• _Work to complete_
Transcribe the following entries word for word. End with the line where "The width and" appears.

(Stored records)
-=-=-
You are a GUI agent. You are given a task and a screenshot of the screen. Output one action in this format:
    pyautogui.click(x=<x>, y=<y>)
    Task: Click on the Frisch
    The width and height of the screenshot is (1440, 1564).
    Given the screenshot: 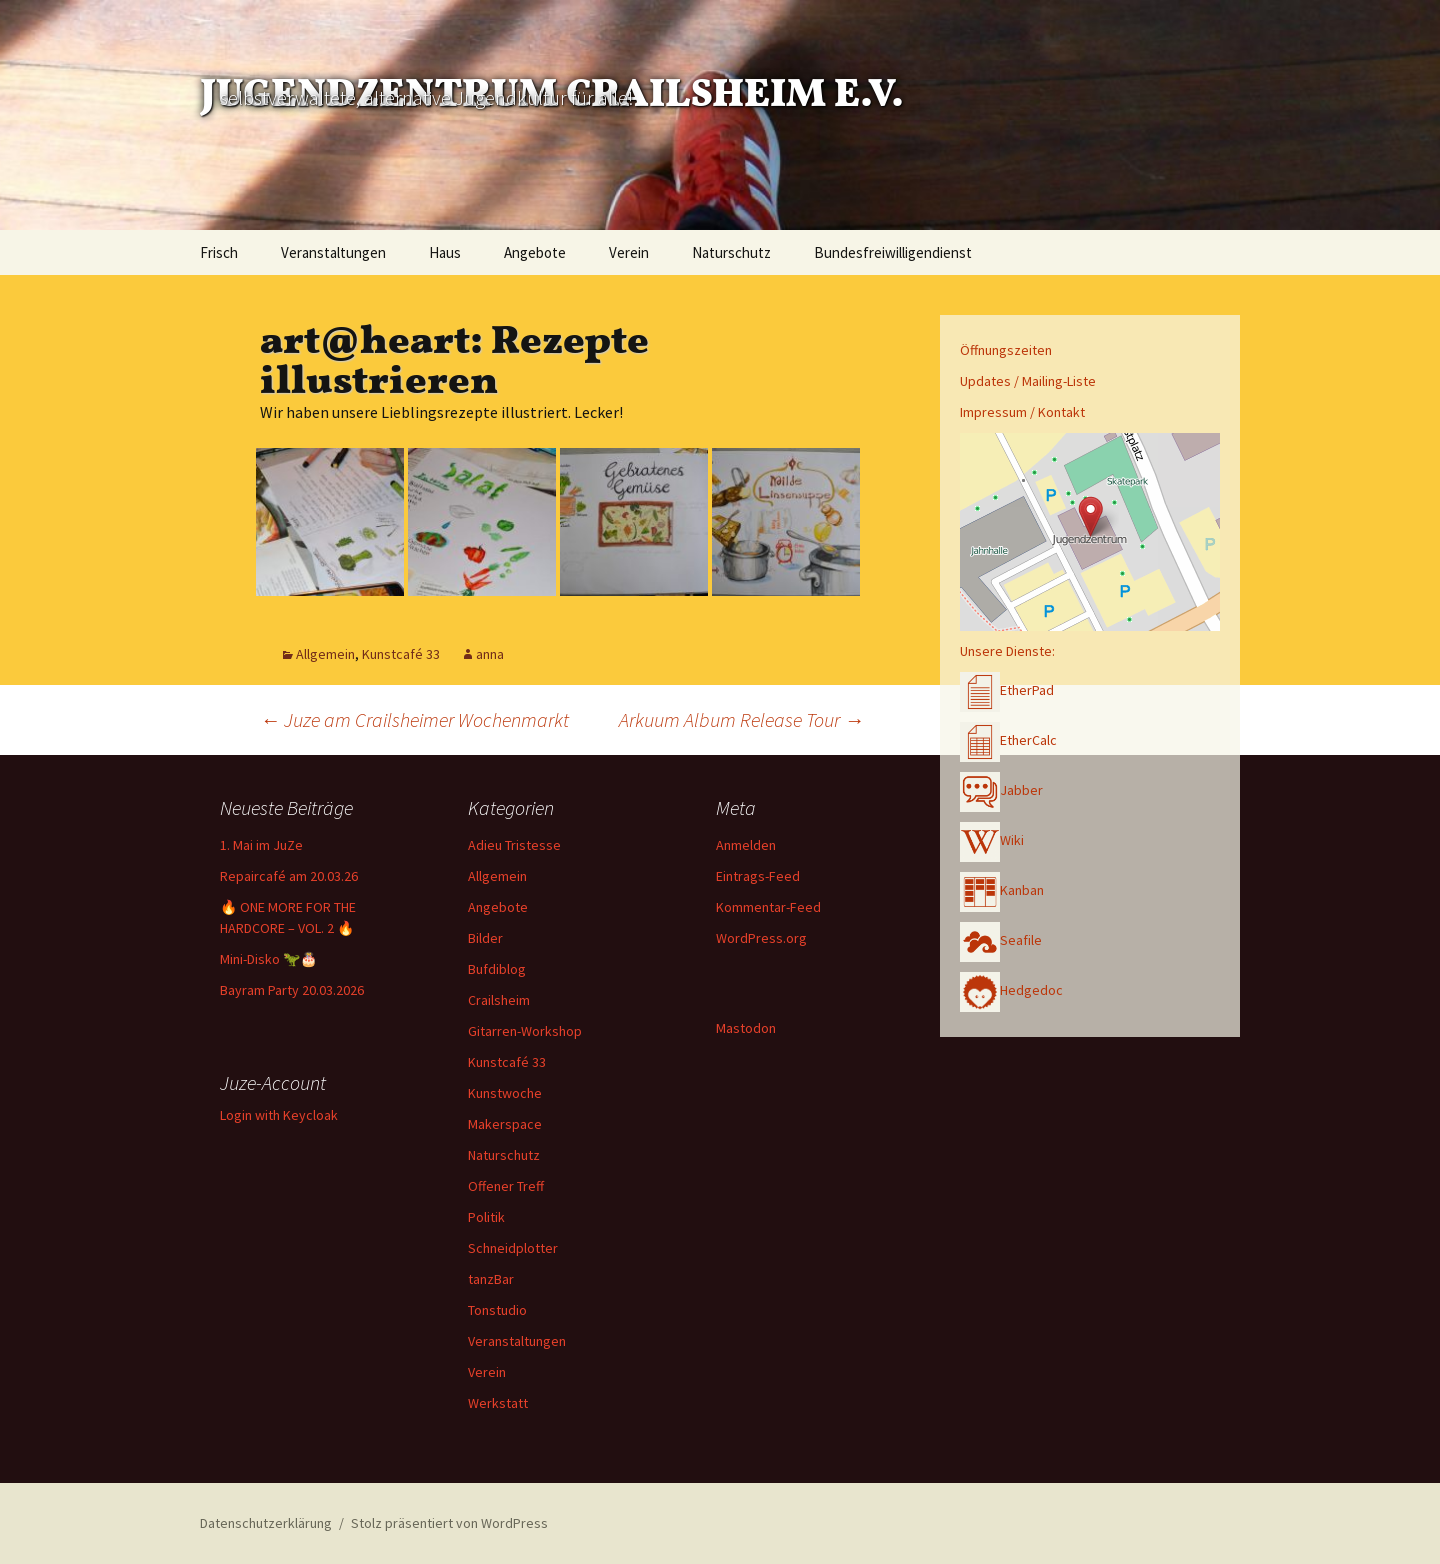 What is the action you would take?
    pyautogui.click(x=219, y=252)
    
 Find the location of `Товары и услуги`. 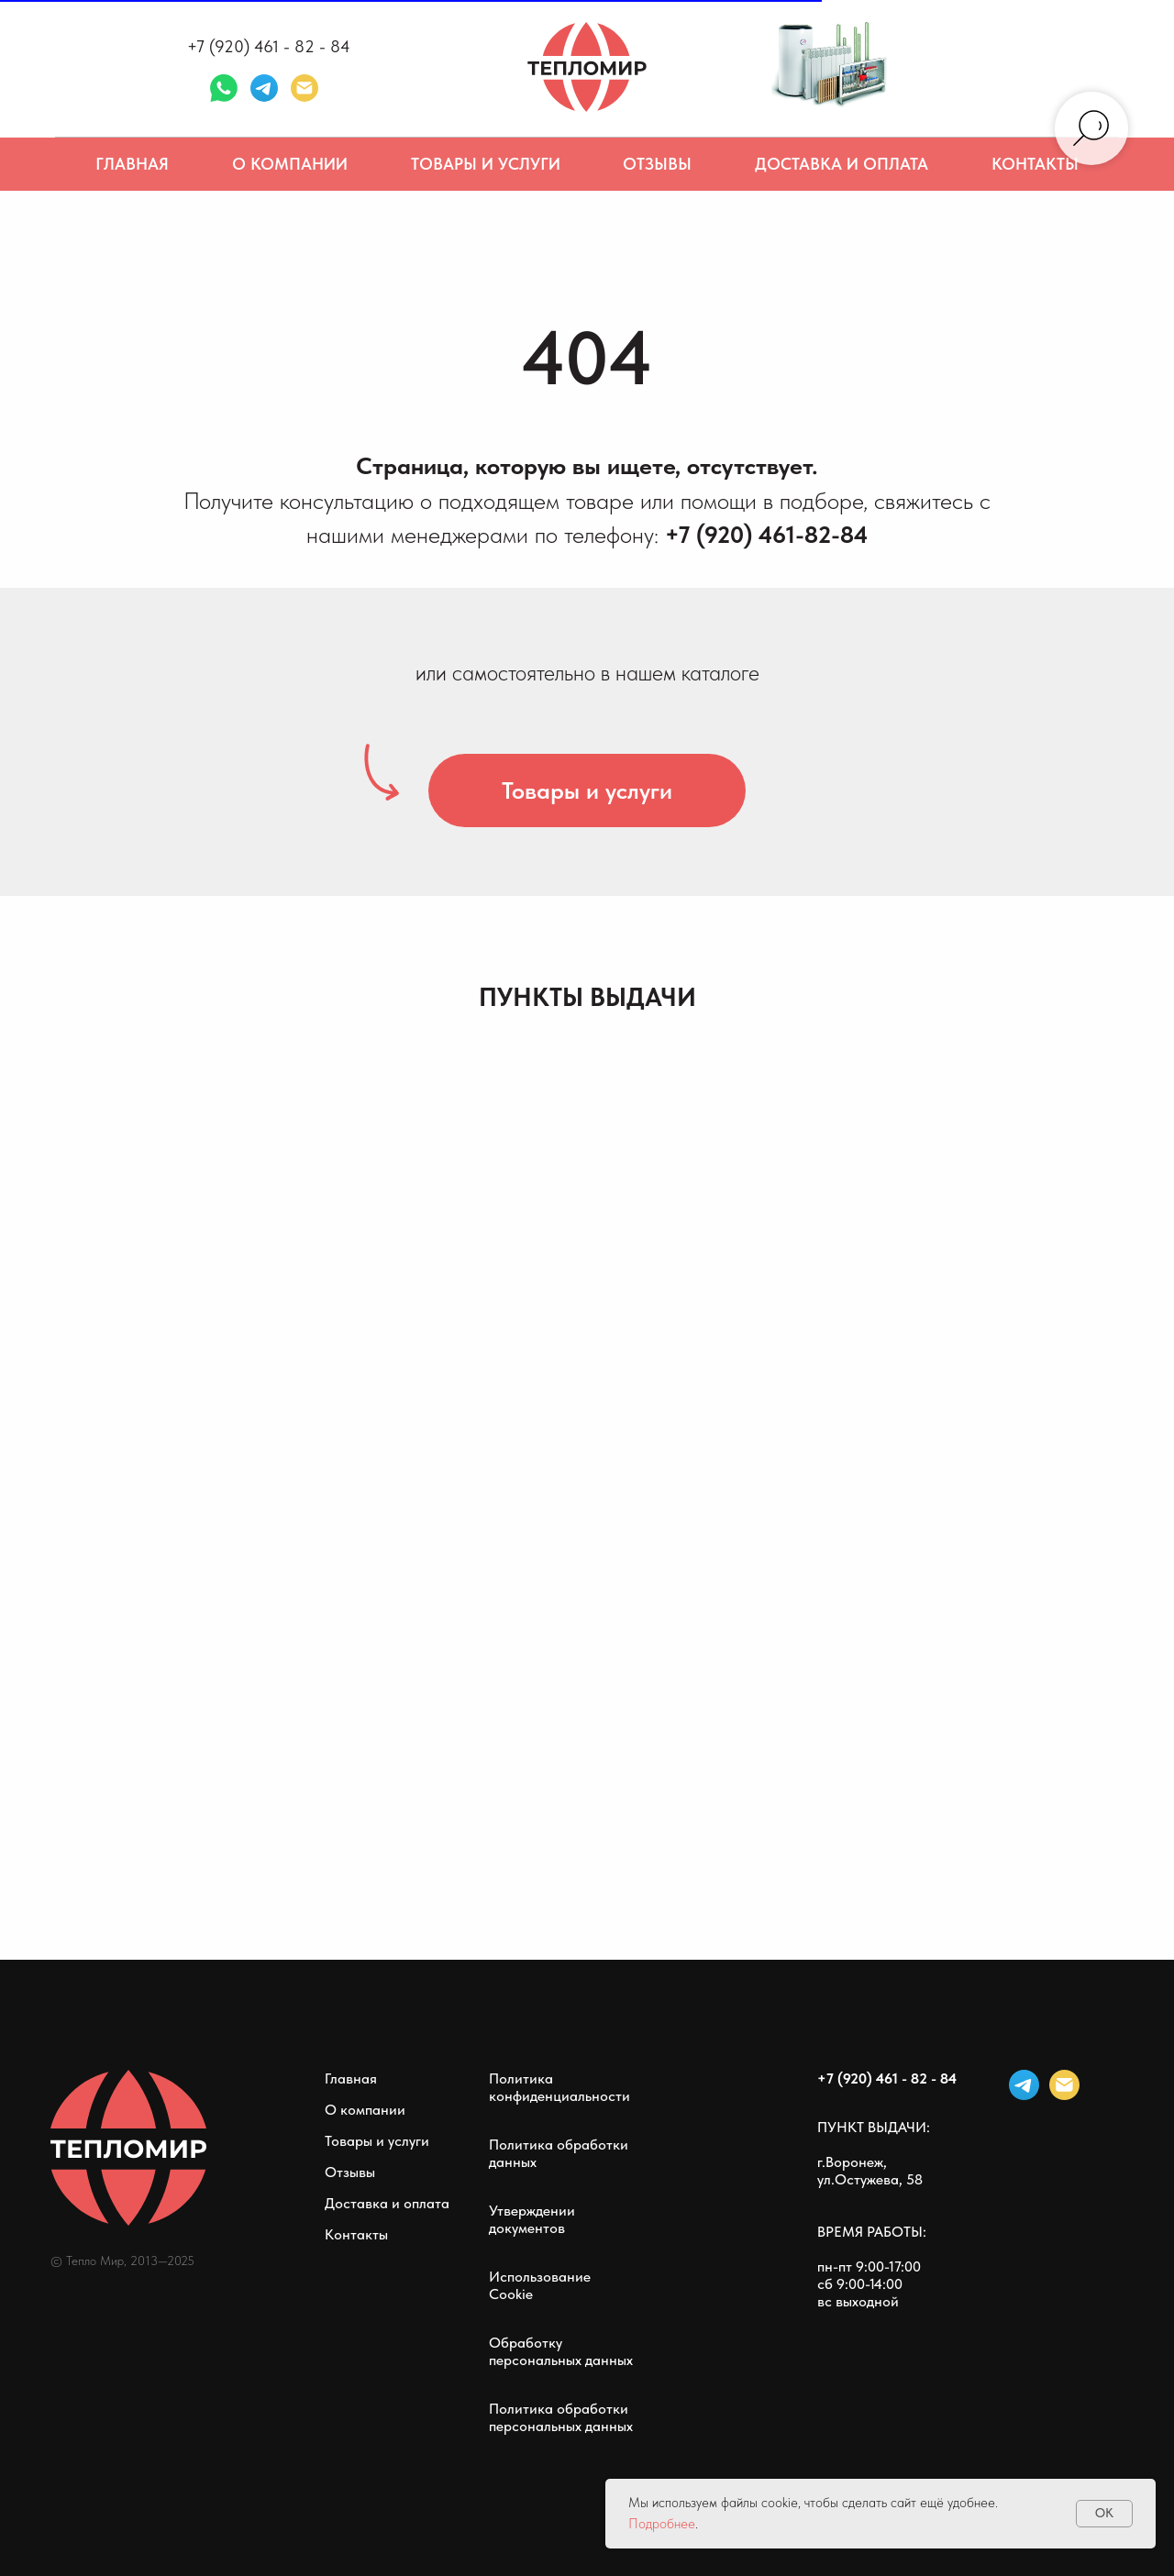

Товары и услуги is located at coordinates (485, 163).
-=-=-
• _Output of the task_
You are a GUI agent. You are given a task and a screenshot of the screen. Output one action in this format:
    pyautogui.click(x=<x>, y=<y>)
    Task: Click on the Frisch
    The width and height of the screenshot is (1440, 1564).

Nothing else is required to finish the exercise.